Calculate the best-fit line (OLS), slope, intercept, R², correlation, residuals, and prediction confidence intervals from X/Y data points.
Linear regression is the foundation of predictive analytics — and our calculator makes it accessible to everyone. Enter your X and Y data points, and instantly get the best-fit regression line, slope, intercept, R² (coefficient of determination), Pearson correlation, standard error, and full residual analysis.
The calculator uses ordinary least squares (OLS) to minimize the sum of squared residuals, producing the mathematically optimal straight line through your data. Beyond the equation, it provides a prediction tool: enter any X value to get the predicted Y with confidence intervals (90%, 95%, or 99%).
Preset datasets let you explore real-world relationships — study hours vs grades, age vs income, ad spend vs revenue. The residuals table shows how far each data point deviates from the line, and the R² interpretation guide helps you assess the practical strength of your model. It is a quick way to move from raw paired data to a readable model summary without leaving basic statistical diagnostics behind.
Understanding relationships between variables is central to data-driven decision-making. Does increased ad spend actually boost revenue? Do more study hours improve grades? Linear regression quantifies these relationships with mathematical precision.
This calculator eliminates the need for Excel or statistical software for basic regression tasks. The complete output — equation, coefficients, diagnostics, predictions — provides everything needed for reports, homework, and quick analyses.
Slope b₁ = (n·ΣXY − ΣX·ΣY) / (n·ΣX² − (ΣX)²). Intercept b₀ = Ȳ − b₁·X̄. R² = 1 − SS_res/SS_tot. r = ±√R². Standard Error = √(SS_res/(n−2)).
Result: Y = 1.96X + 0.10, R² = 0.9993, r = 0.9997
Near-perfect linear relationship. Each unit increase in X predicts a 1.96 increase in Y. R² of 0.9993 means 99.93% of Y's variance is explained by X.
OLS regression finds slope b₁ and intercept b₀ that minimize Σ(yᵢ − ŷᵢ)², the sum of squared residuals. The closed-form solution yields b₁ = (n·ΣXY − ΣX·ΣY)/(n·ΣX² − (ΣX)²) and b₀ = Ȳ − b₁·X̄. This is computationally efficient and produces the unique global minimum for linear models.
The choice to minimize squared (not absolute) residuals gives OLS desirable statistical properties: unbiased estimates, minimum variance among linear estimators (Gauss-Markov theorem), and equivalence to Maximum Likelihood Estimation under normally distributed errors.
Linear regression assumes: (1) Linear relationship between X and Y, (2) Independent observations, (3) Homoscedasticity (constant residual variance), (4) Normally distributed residuals. Violations don't invalidate the regression but affect confidence intervals and hypothesis tests. The residuals table helps diagnose issues — look for patterns, increasing spread, or extreme outliers.

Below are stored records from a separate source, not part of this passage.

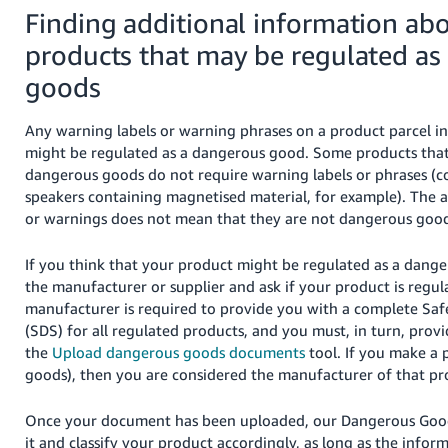
Finding additional information ab
products that may be regulated a
goods
Any warning labels or warning phrases on a product parcel ind
might be regulated as a dangerous good. Some products that
dangerous goods do not require warning labels or phrases (c
speakers containing magnetised material, for example). The a
or warnings does not mean that they are not dangerous good
If you think that your product might be regulated as a dang
the manufacturer or supplier and ask if your product is regul
manufacturer is required to provide you with a complete Saf
(SDS) for all regulated products, and you must, in turn, prov
the
Upload dangerous goods documents
tool. If you make a
goods), then you are considered the manufacturer of that pr
Once your document has been uploaded, our Dangerous Good
it and classify your product accordingly, as long as the infor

This calculator handles simple (one X) linear regression. Real-world problems often involve multiple predictors (multiple regression): Y = b₀ + b₁X₁ + b₂X₂ + ... + bₖXₖ. The concept is identical — OLS minimizes squared residuals — but the math uses matrix algebra. Tools like R, Python, and Excel handle multiple regression; our calculator provides the foundational understanding.
R² measures how much of Y's variation is explained by the model. 0.90+ is very strong (common in physical sciences). In social sciences, 0.30-0.50 is typical and often useful. There's no universal "good" value — it depends on your field.
r (Pearson correlation) measures the direction and strength of linear association (−1 to +1). R² is r² and measures the proportion of variance explained (0 to 1). R² doesn't indicate direction; r does.
When the relationship is clearly nonlinear (try polynomial or exponential regression). When there are significant outliers (use robust regression). When X and Y aren't truly related (spurious correlation). When data isn't independent (time series need special methods).
It's the average distance data points fall from the regression line, in Y units. Smaller SE means tighter fit. Roughly 68% of data falls within ±1 SE of the line, 95% within ±2 SE.
Minimum 3 for any meaningful regression, but 20-30+ is recommended for reliable R² and confidence intervals. With just 2 points, R² is always 1.0 (a line always passes through 2 points).
Residuals = actual Y − predicted Y. They should be randomly scattered around zero. Patterns in residuals (curves, fans, clusters) suggest the linear model is inadequate and you may need a different approach.